Kelima ABK semasa hidup: tidak diberi makanan. (Foto: Isitemwa) |
NET - Pihak Kementrian Luar Negeri (Kemenlu) terus melakukan investigasi soal
penyebab kematian lima orang Anak Buah Kapal (ABK) asal Indonesia yang bekerja dan meninggal dunia di atas dua kapal
milik perusahaan Taiwan, Hsin Chiang
Fisheries Co Ltd pada 3 Mei 2015 lalu.
"Kami tidak bisa terima begitu saja atas
kematian kelima orang ABK WNI ini. Karenanya kami akan melakukan investigasi
secara mendalam,” .ujar M. Aji Surya,
Kasubdit Repatriasi dan Bantuan Sosial pada Direktorat Perlindungan WNI Kemenlu, saat menerima dan menyerahkan empat
dari lima orang jenazah korban pada Budiman Pasaribu, Kasubdit Pelayanan
Pemulangan BNP2TKI di Terminal Kargo Emirates, Bandara Soekarno Hatta (BSH),
Minggu (7/6/2015).
Aji Surya menjelaskan
apabila dalam investigasi tersebut ditemukan adanya
pelanggaran, maka akan ditindaklanjuti kasus pelanggaran
kemanusiaan ini ke jalur hukum.
Pasalnya, kata Aji Surya, kasus tersebut sangat memilukan. Selama
dua bulan ABK itu terkatung-katung di atas laut bagian
Nagera Sinegal, karena dua kapal ikan milik perusahaan Chi Hsiang Fishery Co,
Ltd asal Taiwan, Bintang Samudra 68 dan
Bintang Samudra 11, kehabisan bahan bakar. Akibatnya, lambat laun mereka kelaparan dan kehausan
karena tidak mendapat suply makanan dan
minuman.
"Di atas kapal kan ada kaptennya. Kenapa mereka tidak telpon perusahaan
atau KBRI di Dakar agar dapat membantu
mengatasi masalah tersebut. Ini tidak
masuk akal dan sungguh memilukan," tutur Aji Surya lirih.

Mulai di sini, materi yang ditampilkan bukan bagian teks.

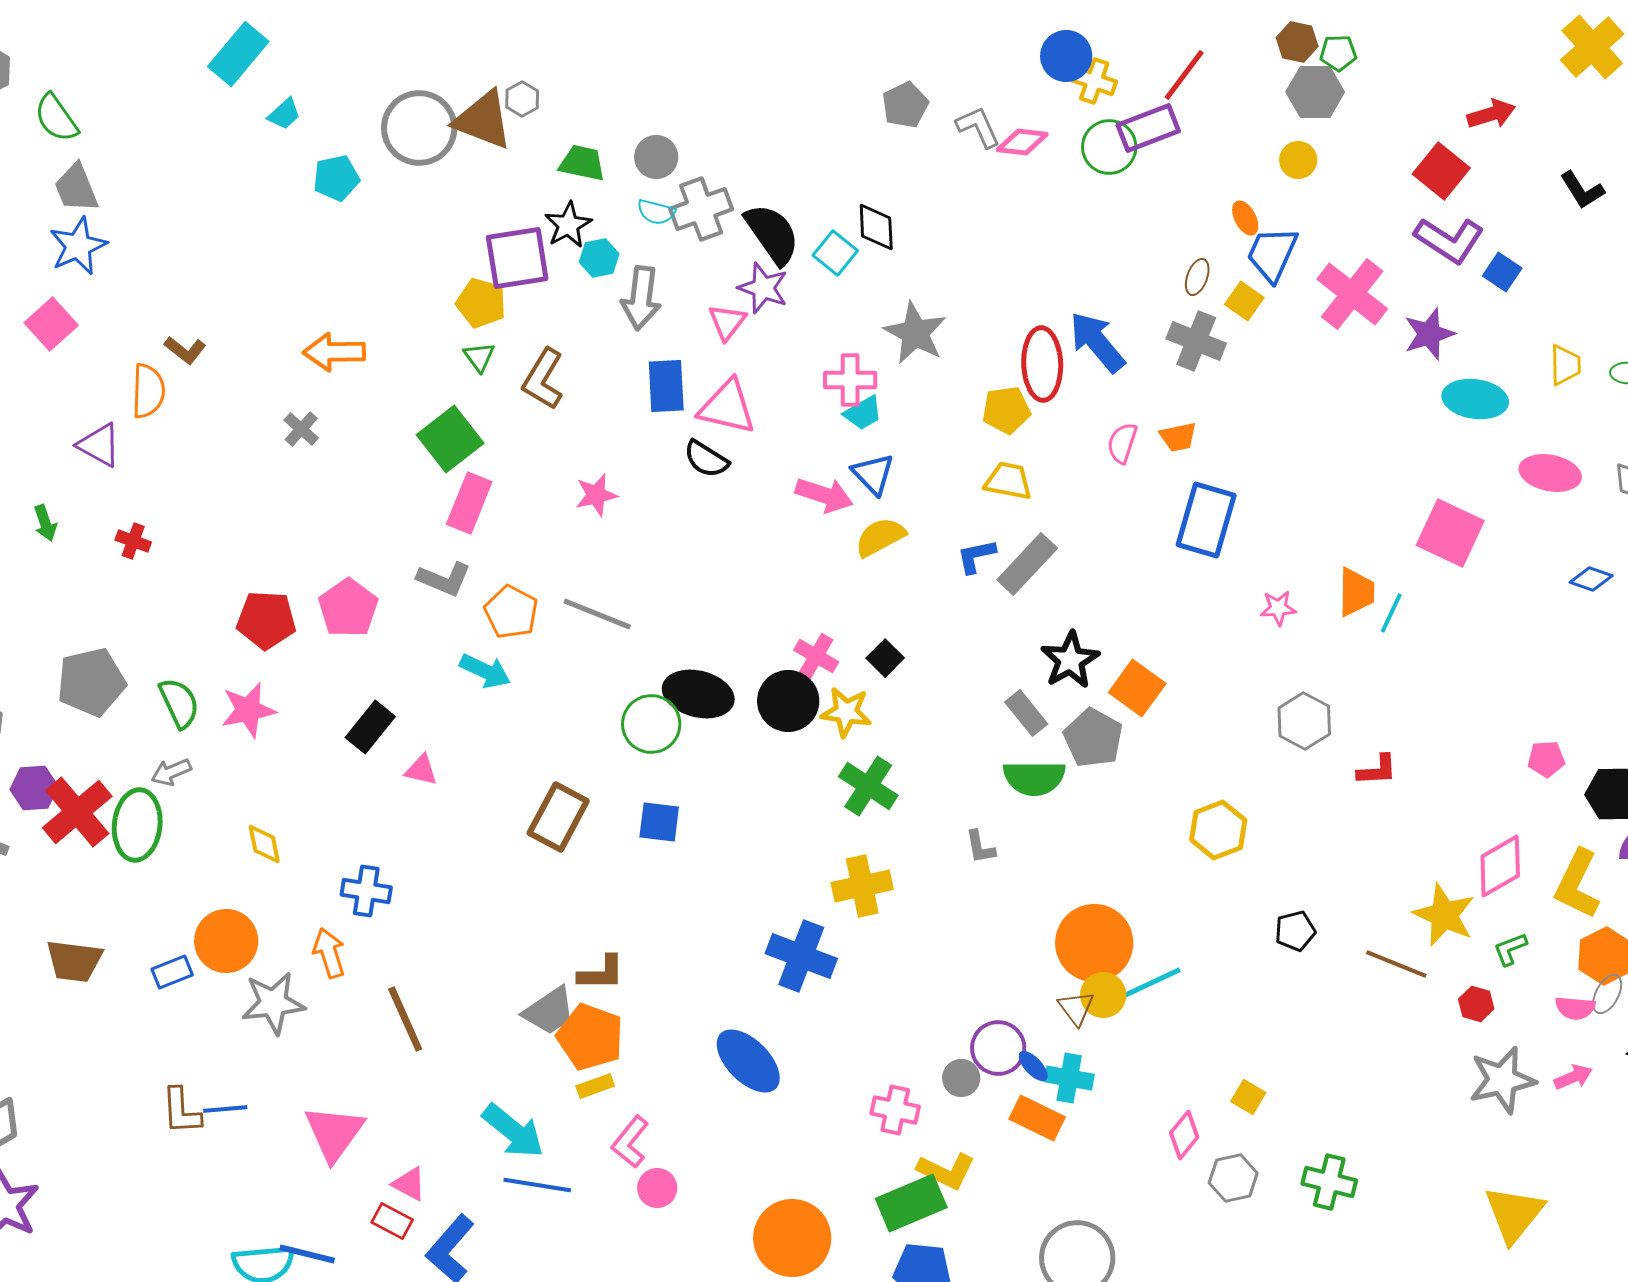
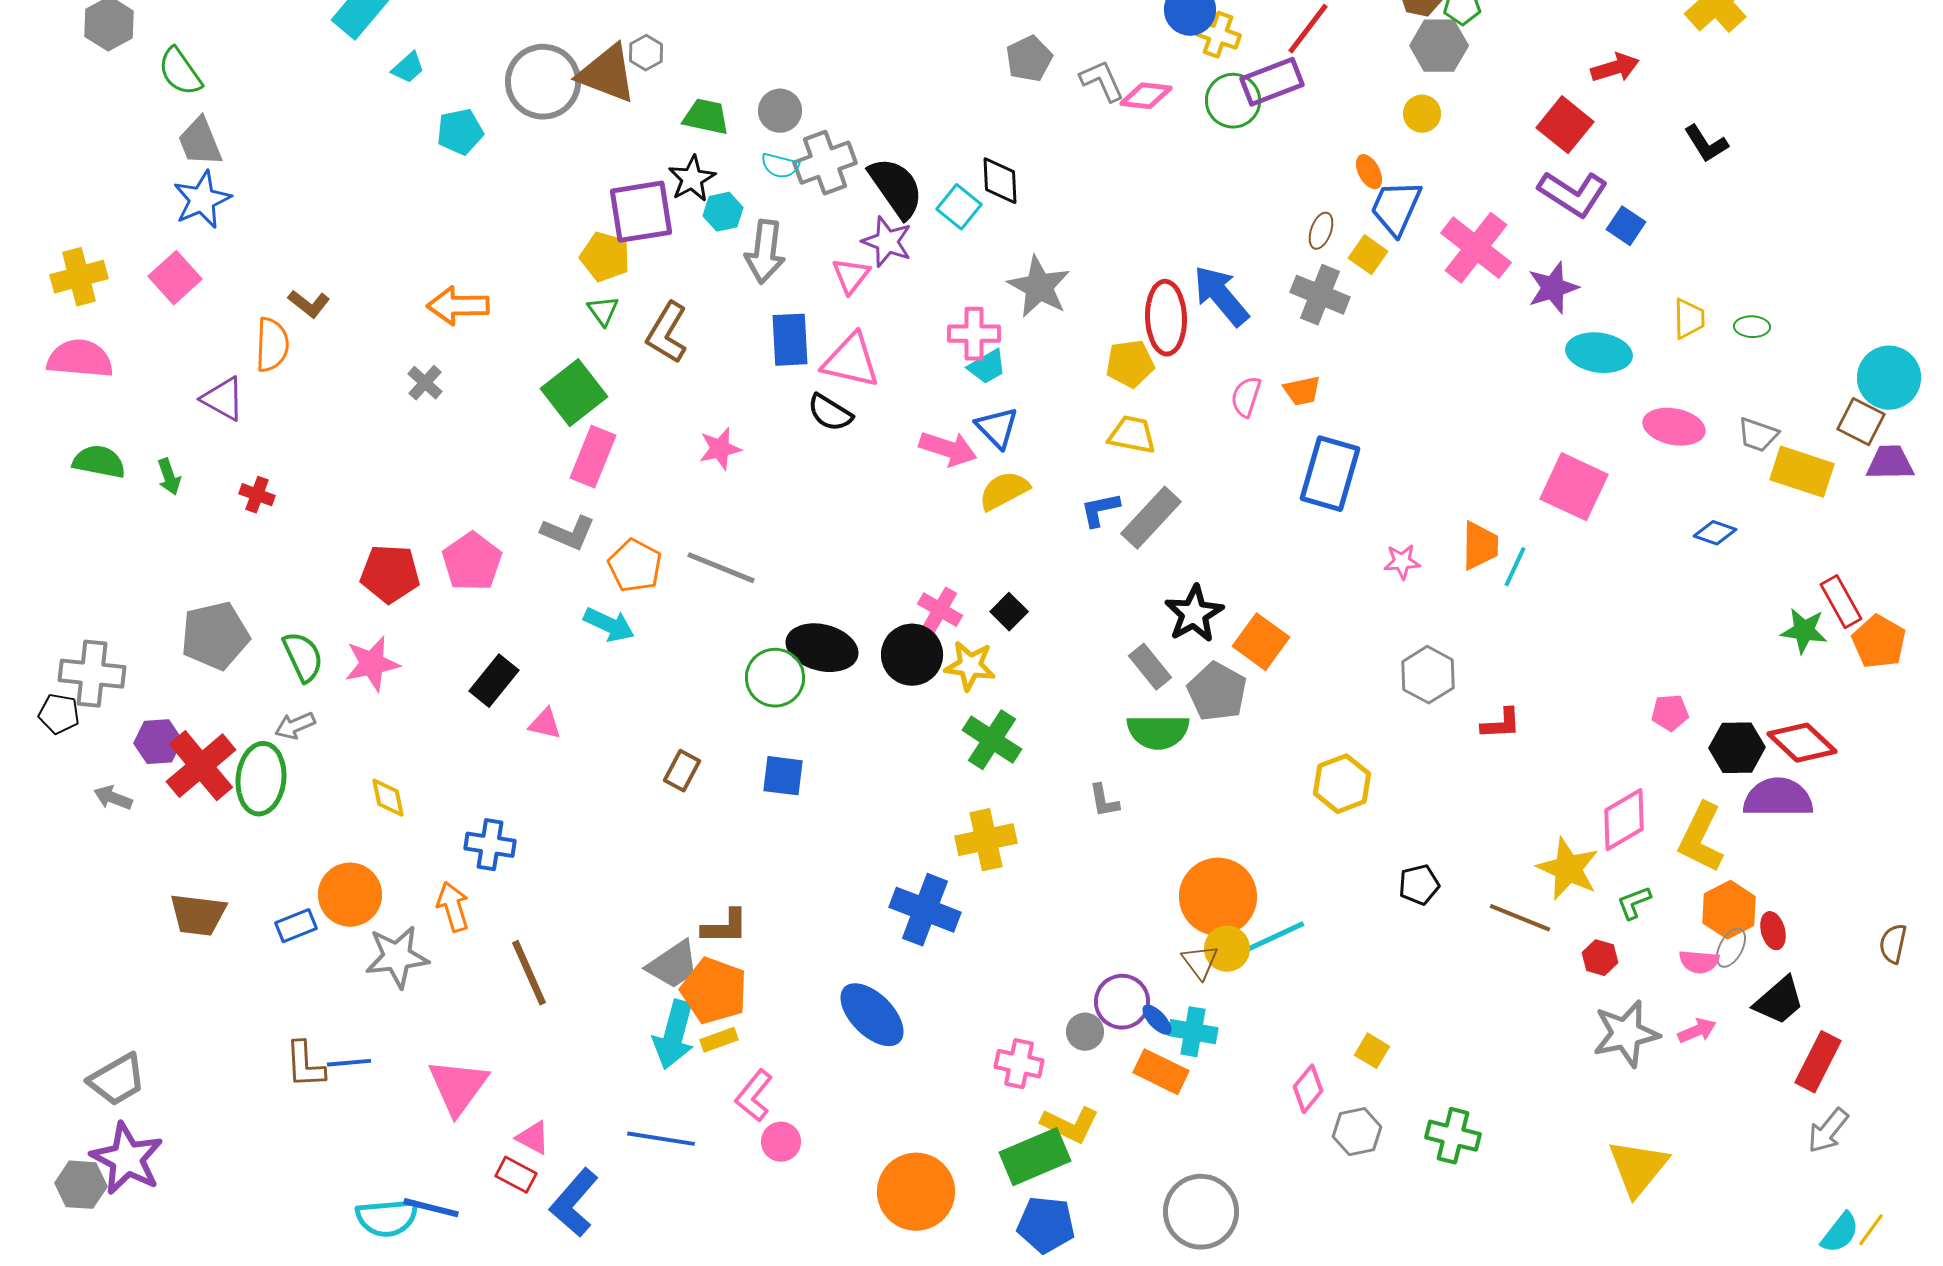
brown rectangle: (558, 817) -> (682, 771), size x0.6
cyan arrow: (513, 1131) -> (674, 1035), moved, turned 66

Bahkan, lanjut Aji Surya, berdasarkan
informasi sementara yang diterima pihaknya,
kapten
kapal memiliki persediaan makanan dan minuman yang cukup. Namun hanya disimpan untuk dirinya sendiri dan tidak bersedia membaginya
kepada para ABK WNI.
“Sedangkan makanan dan minuman yang tersedia di atas
kapal, hanyalah ikan yang telah dihancurkan sebagai umpan menangkap ikan. Air yang tersedia pun berbau solar
karena dialirkan melalui selang yang digunakan untuk memindahkan bahan bakar
solar,” ungkap Aji Surya.
Sementara itu, katanya, makanan, minuman, dan
obat-obatan yang dikonsumsi oleh ABK di
atas kapal juga sangat terbatas dan tidak
higienis serta beberapa di
antaranya kadaluarsa. Akibatnya, sebelum meninggal dunia, kelima ABK WNI
tersebut mengalami gejala yang sama, yaitu
lemas, sakit perut, dan pembengkakan
bagian tubuh.
Dan pada akhirnya, kata Aji Surya, kelima
orang ABK meninggal dunia di atas kedua
kapal itu dalam waktu berdekatan, yaitu
23 April, 25 April, 27 April, 29 April, dan 3 Mei 2015. Namun baru dilaporkan kepada KBRI Dakar dan
otoritas Senegal pada 7 Mei 2015,
saat kapal tertsebut berlabuh. Hasil
dari otopsi yang dilakukan oleh dokter forensik
di Dantec Public Hospital, Dakar, disebutkan
meninggalnya kelima ABK WNI itu disebabkan karena kekurangan cairan (
malnutrisi) dan dehidrasi akut.
Kemudian pada Sabtu (6/6/2015) malam keempat jenazah korban itu dipulangkan ke
Indonesia dengan pesawat Emrates ( EK
358) rute Dubai – Jakarta. Sedangkan seorang jenazah lainnya langsung diterbangkan ke Bandara Internasional Juanda Surabaya
pada Minggu, 7 Juni 2015, dengan nomor
penerbangan Garuda (GA 850) Singapura – Surabaya.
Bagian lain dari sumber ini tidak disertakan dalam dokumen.